On March 14, 2020 10:55:09 AM GMT+01:00, "FRÉDÉRIC RECOULES"
<[email protected]> wrote:
>Hello the GCC community,
>I just want to share some thoughts on inlining a function even if
>it is called through a function pointer.
>My starting point is the version 9.2 (used at https://godbolt.org/),
>so I am sorry if something similar have already been discussed since.
>
>
>For the context, I got very excited when I discovered the (not so new
>but not yet really used) Link Time Optimization and I started to play
>with
>to put under the test the inlining capacities.
>I will assume however that LTO is just an enabler and so, examples can
>be
>simplified by writing everything in the same file and activate the
>whole
>program optimization.
>
>
>To make my remarks concrete, I will rely on the following (dumb but
>inspired by real software) example compiled with -O3 -fwhole-program:
>
>int (*f) (int, int);
>
>static int f_add (int x, int y)
>{
> return x + y;
>}
>
>static int f_sub (int x, int y)
>{
> return x - y;
>}
>
>enum f_e { ADD, SUB };
>void f_init(enum f_e op) {
> switch (op) {
> case ADD:
> f = &f_add;
> break;
> case SUB:
> f = &f_sub;
> }
>}
>
>STEP 1: statically known at function call site
>
>#include <stdlib.h>
>#include <stdio.h>
>
>int main (int argc, char *argv[])
>{
> int x, y, z;
> f_init(ADD);
> if (argc < 3) return -1;
> x = atoi(argv[1]);
> y = atoi(argv[2]);
> z = f(x, y);
> printf("%d\n", z);
> return 0;
>}
>
>I was pretty disappointed to see that even if the compiler knows we are
>calling f_add, it doesn't inline the call (it ends up with "call
>f_add").
It's probably because we know it's only called once and thus not performance
relevant.

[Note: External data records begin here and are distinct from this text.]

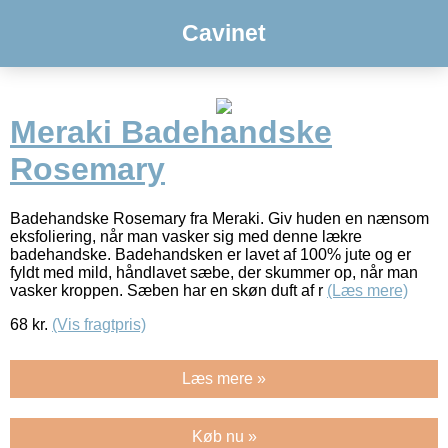
Cavinet
Meraki Badehandske
Rosemary
Badehandske Rosemary fra Meraki. Giv huden en nænsom
eksfoliering, når man vasker sig med denne lækre
badehandske. Badehandsken er lavet af 100% jute og er
fyldt med mild, håndlavet sæbe, der skummer op, når man
vasker kroppen. Sæben har en skøn duft af r
(Læs mere)
68
kr.
(Vis fragtpris)
Læs mere »
Køb nu »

Try put it into a loop.
Richard.
>I can but only suppose it is because its address is taken and from a
>blind black box user perspective, it doesn't sound too difficult to
>completely inline it.
>
>STEP 2: statically known as being among a pool of less than
> (arbitrarily fixed = 2) N functions
>
>#include <stdlib.h>
>#include <stdio.h>
>#include <string.h>
>
>int main (int argc, char *argv[])
>{
> int x, y, z;
> enum f_e e;
> if (argc < 4) return -1;
> if (strcmp(argv[1], "add") == 0)
> e = ADD;
> else if (strcmp(argv[1], "sub") == 0)
> e = SUB;
> else return -1;
> f_init(e);
> x = atoi(argv[2]);
> y = atoi(argv[3]);
> z = f(x, y);
> printf("%d\n", z);
> return 0;
>}
>
>Here the compiler can't know at compile time the function that will be
>called but I suppose that it knows that it will be either f_add or
>f_sub.
>A simple work around would be for the compiler to test at the call site
>the value of f and inline the call thereafter:
>
> if (f == &f_add)
> z = f_add(x, y);
> else if (f == &f_sub)
> z = f_sub(x, y);
> else __builtin_unreachable(); /* or z = f(x, y) to be conservative */
>
>Once again, this transformation don't sound too complicated to
>implement.
>Still, easy to say-so without diving into the compiler's code.
>
>
>I hope it will assist you in your reflections,
>Have a nice day,
>Frédéric Recoules